Opinion
No. 4-4063
Opinion delivered December 2, 1935.
1. SALES TAX — ARTIFICIAL GAS. — Artificial gas is not subject to the sales tax, under Acts 1935, No. 233, 4, imposing a tax on "natural gas." 2. STATUTE — PARTICULAR AND GENERAL ENACTMENT. — Where there is in the same statute a particular and a general enactment, the latter including what is embraced in the former, the particular enactment is operative, and the general enactment must be taken to affect only that which, within its general language, is not within the provisions of the particular enactment. 3. STATUTES — CONSTRUCTION OF TAX STATUTE. — A tax cannot be imposed except by express words indicating that purpose. 4. STATUTES — CONSTRUCTION OF TAX STATUTE. — The intention of the Legislature in a tax act is to be gathered from consideration of the entire act, and where there is ambiguity or doubt, it must be resolved in favor of the taxpayer.
Appeal from Pulaski Chancery Court; Frank H. Dodge, Chancellor; affirmed.
Millard Alford and Thomas Fitzhugh, for appellant.
Bevens Mundt, for appellees.
This appeal is from a judgment overruling a demurrer of the appellant filed to appellees' complaint, by which it was sought to restrain the appellant from collecting a sales tax on its product, and, the appellant having elected to stand on its demurrer, the appeal is also from the decree adjudging to the appellees the relief prayed.
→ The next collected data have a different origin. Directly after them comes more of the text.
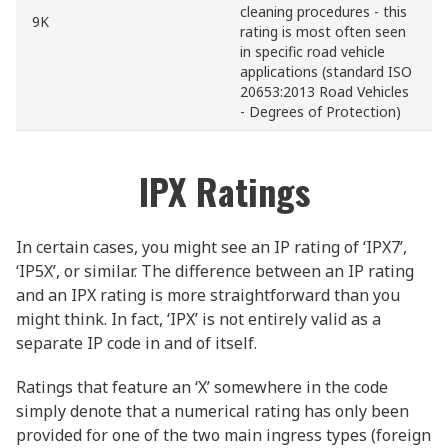
cleaning procedures - this
9K
rating is most often seen
in specific road vehicle
applications (standard ISO
20653:2013 Road Vehicles
- Degrees of Protection)
IPX Ratings
In certain cases, you might see an IP rating of ‘IPX7’,
‘IP5X’, or similar. The difference between an IP rating
and an IPX rating is more straightforward than you
might think. In fact, ‘IPX’ is not entirely valid as a
separate IP code in and of itself.
Ratings that feature an ‘X’ somewhere in the code
simply denote that a numerical rating has only been
provided for one of the two main ingress types (foreign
Appellee Arkansas Utilities Company is a manufacturer of artificial gas at Helena, Arkansas, which it distributes to over six hundred consumers. The gas is manufactured from coke, oil and steam, nothing else being used in its manufacture. Appellant contends that appellee is liable to the payment of a sales tax under the general provision of act 233 of the Acts of 1935 contained in paragraph A of 4, providing: "The tax imposed by this section shall apply to (a) All sales at retail of tangible personal property," and in paragraph B of 4, providing: "That the tax applies to `all retail sales at or by restaurants, cafes, cafeterias, hotels, dining cars, auctioneers, photostat and blue-print sales, funeral directors, and all other establishments of whatever nature or character selling for a consideration any property, thing, commodity, and/or substance'." Reliance is also placed upon paragraph C of 3 defining the term "business," and paragraph B of the same section defining the term "sale at retail." The argument is made that as artificial gas is tangible personal property (36 C.J. 737) it comes within the meaning of paragraph A of 4, and paragraph B of 3, and, as it is a commodity or substance, it comes within the meaning of paragraph B of 4.
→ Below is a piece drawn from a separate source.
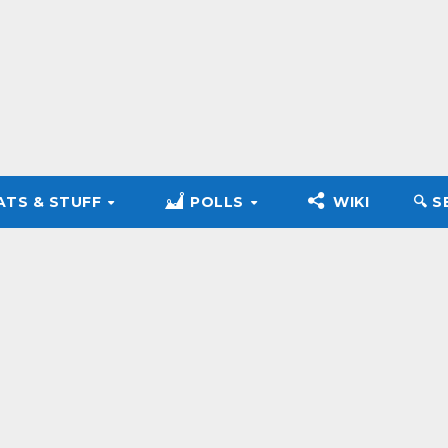
ATS & STUFF
POLLS
WIKI
🔍︎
It is the contention of appellee that paragraph D of 4 relates to and mentions the specific items of the nature of the article manufactured and sold by it upon which consumers are required to pay a sales tax, and that this provision controls other more general provisions. That paragraph is as follows: "All retail sales of electric power and light, natural gas, water, telephone use and messages and telegrams." It is argued that since manufactured gas is not referred to in the paragraph quoted, the general provisions would not authorize the collection of a tax upon its sale. We agree with the appellee in this contention and conclude that the decree of the court below was properly rendered. Natural gas possesses many of the properties of the manufactured article, but is different in origin, and manufactured gas would not come without the definition of the former. Osborn v. Arkansas, etc., Co., 103 Ark. 175, 146 S.W. 122. The only authority therefore for the tax sought to be imposed would be the general provisions. Paragraph D, quoted above, contains the definite expression of the legislative intention with respect to the item of the nature of appellee's product, and controls the general expression in the act. It is well settled that where there is, in the same statute, a particular, and also a general enactment, the latter including what is embraced in the former, the particular enactment is operative, and the general enactment must be taken to effect only that which, within its general language, is not within the provisions of the particular enactment. Hodges v. Dawdy, 104 Ark. 583, 149 S.W. 656; U.S. v. Chase, 135 U.S. 255; 25 R.C.L., 1010 and 1011.
It is the general rule that a tax cannot be imposed except by express words indicating that purpose. The intention of the Legislature is to be gathered from a consideration of the entire act, and where there is ambiguity or doubt it must be resolved in favor of the taxpayer, and against the taxing power. McDaniel v. Byrkett, 120 Ark. 295, 179 S.W. 491; U.S. Merriam, 263 U.S. 179; 59 C.J., 1131. This rule fortifies the appellee in its contention, and, regardless of whether manufactured gas was omitted by accident or design, the fact remains that under any construction of the act it is doubtful whether the tax was intended to be imposed, and, with this doubt resolved in favor of the taxpayer, the decree of the trial court must be affirmed. It is so ordered.